> ASSIGNMENT: Report every line of the records that contains the word "analysis".

> THE INPUT:
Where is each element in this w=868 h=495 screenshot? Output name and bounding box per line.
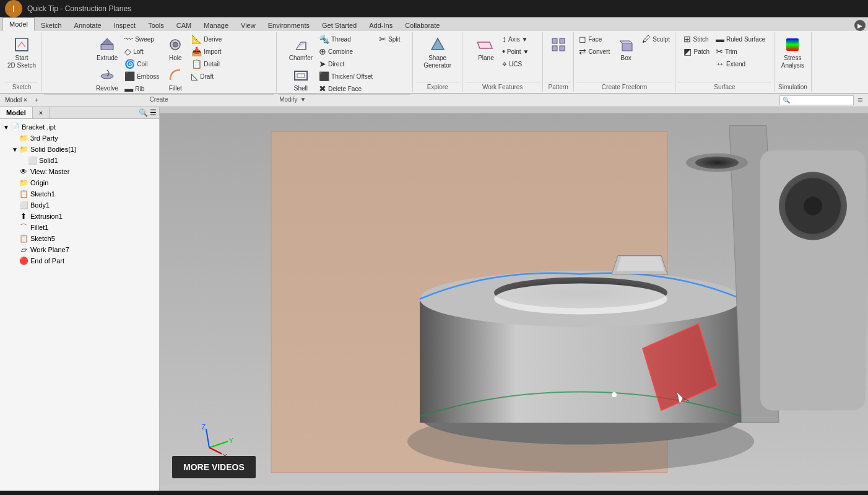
tree-item-fillet1[interactable]: ⌒Fillet1	[0, 222, 159, 233]
stitch-label: Stitch	[693, 36, 708, 43]
tree-item-sketch1[interactable]: 📋Sketch1	[0, 188, 159, 199]
panel-tab-close[interactable]: ×	[33, 107, 50, 118]
tab-add-ins[interactable]: Add-Ins	[363, 19, 399, 31]
ruled-surface-btn[interactable]: ▬ Ruled Surface	[713, 33, 768, 45]
tree-item-extrusion1[interactable]: ⬆Extrusion1	[0, 211, 159, 222]
tab-tools[interactable]: Tools	[142, 19, 170, 31]
tab-annotate[interactable]: Annotate	[68, 19, 108, 31]
face-btn[interactable]: ◻ Face	[576, 33, 612, 45]
import-btn[interactable]: 📥 Import	[189, 46, 224, 57]
stress-analysis-btn[interactable]: StressAnalysis	[779, 33, 807, 71]
trim-btn[interactable]: ✂ Trim	[713, 46, 768, 57]
tree-item-solid-bodies[interactable]: ▼📁Solid Bodies(1)	[0, 144, 159, 155]
thicken-btn[interactable]: ⬛ Thicken/ Offset	[316, 71, 375, 82]
derive-btn[interactable]: 📐 Derive	[189, 33, 224, 45]
direct-btn[interactable]: ➤ Direct	[316, 58, 375, 69]
extrude-btn[interactable]: Extrude	[93, 33, 121, 63]
point-btn[interactable]: • Point ▼	[500, 46, 531, 57]
tree-icon-bracket-ipt: 📄	[10, 122, 20, 132]
patch-btn[interactable]: ◩ Patch	[681, 46, 712, 57]
delete-face-btn[interactable]: ✖ Delete Face	[316, 83, 375, 94]
coil-btn[interactable]: 🌀 Coil	[122, 58, 162, 69]
pattern-icon	[549, 35, 568, 55]
plane-btn[interactable]: Plane	[474, 33, 498, 63]
tree-arrow-solid-bodies[interactable]: ▼	[11, 146, 19, 153]
tree-item-body1[interactable]: ⬜Body1	[0, 199, 159, 211]
revolve-btn[interactable]: Revolve	[93, 64, 121, 94]
group-create-buttons: Extrude Revolve 〰 Sweep	[93, 33, 224, 94]
tab-sketch[interactable]: Sketch	[35, 19, 68, 31]
freeform-box-btn[interactable]: Box	[614, 33, 638, 63]
search-bar[interactable]: 🔍	[779, 95, 854, 105]
tab-collaborate[interactable]: Collaborate	[399, 19, 446, 31]
tree-item-view-master[interactable]: 👁View: Master	[0, 166, 159, 177]
tab-view[interactable]: View	[235, 19, 262, 31]
svg-rect-8	[295, 71, 307, 80]
tab-inspect[interactable]: Inspect	[108, 19, 142, 31]
tab-cam[interactable]: CAM	[170, 19, 197, 31]
stress-analysis-label: StressAnalysis	[781, 55, 804, 69]
user-icon[interactable]: ▶	[854, 20, 866, 31]
tree-icon-3rd-party: 📁	[19, 133, 28, 143]
tab-model[interactable]: Model	[2, 17, 35, 31]
menu-btn[interactable]: ☰	[855, 96, 866, 104]
thread-btn[interactable]: 🔩 Thread	[316, 33, 375, 45]
viewport[interactable]: Y Z X MORE VIDEOS	[160, 107, 868, 491]
ucs-btn[interactable]: ⌖ UCS	[500, 58, 531, 70]
convert-btn[interactable]: ⇄ Convert	[576, 46, 612, 57]
tree-item-origin[interactable]: 📁Origin	[0, 177, 159, 188]
tab-get-started[interactable]: Get Started	[316, 19, 363, 31]
tree-item-3rd-party[interactable]: 📁3rd Party	[0, 133, 159, 144]
group-work-features-label: Work Features	[465, 82, 540, 90]
fillet-btn[interactable]: Fillet	[163, 64, 188, 94]
revolve-icon	[97, 65, 117, 85]
create-col-3: Hole Fillet	[163, 33, 188, 94]
panel-search-btn[interactable]: 🔍	[139, 108, 148, 117]
tab-environments[interactable]: Environments	[262, 19, 316, 31]
ruled-surface-icon: ▬	[716, 34, 724, 44]
chamfer-btn[interactable]: Chamfer	[287, 33, 315, 63]
rib-btn[interactable]: ▬ Rib	[122, 83, 162, 94]
sculpt-btn[interactable]: 🖊 Sculpt	[640, 33, 672, 45]
emboss-btn[interactable]: ⬛ Emboss	[122, 71, 162, 82]
shape-generator-btn[interactable]: ShapeGenerator	[421, 33, 454, 71]
title-bar: I Quick Tip - Construction Planes	[0, 0, 868, 17]
modify-expand-icon[interactable]: ▼	[300, 96, 306, 103]
group-surface-buttons: ⊞ Stitch ◩ Patch ▬ Ruled Surface ✂	[681, 33, 768, 82]
create-col-4: 📐 Derive 📥 Import 📋 Detail ◺ Draft	[189, 33, 224, 82]
detail-btn[interactable]: 📋 Detail	[189, 58, 224, 69]
svg-rect-15	[560, 46, 565, 51]
draft-btn[interactable]: ◺ Draft	[189, 71, 224, 82]
more-videos-button[interactable]: MORE VIDEOS	[172, 456, 256, 478]
tree-item-work-plane7[interactable]: ▱Work Plane7	[0, 244, 159, 255]
direct-label: Direct	[328, 61, 344, 68]
start-2d-sketch-btn[interactable]: Start2D Sketch	[5, 33, 38, 71]
panel-menu-btn[interactable]: ☰	[150, 108, 157, 117]
tab-manage[interactable]: Manage	[197, 19, 235, 31]
panel-tab-model[interactable]: Model	[0, 107, 33, 118]
sweep-btn[interactable]: 〰 Sweep	[122, 33, 162, 45]
tree-item-bracket-ipt[interactable]: ▼📄Bracket .ipt	[0, 121, 159, 133]
tree-label-extrusion1: Extrusion1	[30, 212, 63, 220]
shell-btn[interactable]: Shell	[287, 64, 315, 94]
extend-btn[interactable]: ↔ Extend	[713, 58, 768, 69]
model-tab[interactable]: Model ×	[2, 96, 30, 104]
group-freeform-buttons: ◻ Face ⇄ Convert Box 🖊	[576, 33, 672, 82]
combine-btn[interactable]: ⊕ Combine	[316, 46, 375, 57]
group-freeform-label: Create Freeform	[576, 82, 672, 90]
loft-btn[interactable]: ◇ Loft	[122, 46, 162, 57]
create-col-1: Extrude Revolve	[93, 33, 121, 94]
tree-item-solid1[interactable]: ⬜Solid1	[0, 155, 159, 166]
thread-icon: 🔩	[319, 34, 329, 44]
tree-item-sketch5[interactable]: 📋Sketch5	[0, 233, 159, 244]
new-tab-btn[interactable]: +	[32, 96, 41, 104]
chamfer-label: Chamfer	[289, 55, 313, 62]
tree-item-end-of-part[interactable]: 🔴End of Part	[0, 255, 159, 266]
axis-btn[interactable]: ↕ Axis ▼	[500, 33, 531, 45]
stitch-btn[interactable]: ⊞ Stitch	[681, 33, 712, 45]
pattern-btn[interactable]	[546, 33, 571, 56]
hole-btn[interactable]: Hole	[163, 33, 188, 63]
tree-arrow-bracket-ipt[interactable]: ▼	[2, 124, 10, 131]
split-btn[interactable]: ✂ Split	[376, 33, 402, 45]
tree-label-end-of-part: End of Part	[30, 257, 64, 265]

> RESPONSE FOR THIS EXERCISE:
stress-analysis-btn[interactable]: StressAnalysis	[779, 33, 807, 71]
stress-analysis-label: StressAnalysis	[781, 55, 804, 69]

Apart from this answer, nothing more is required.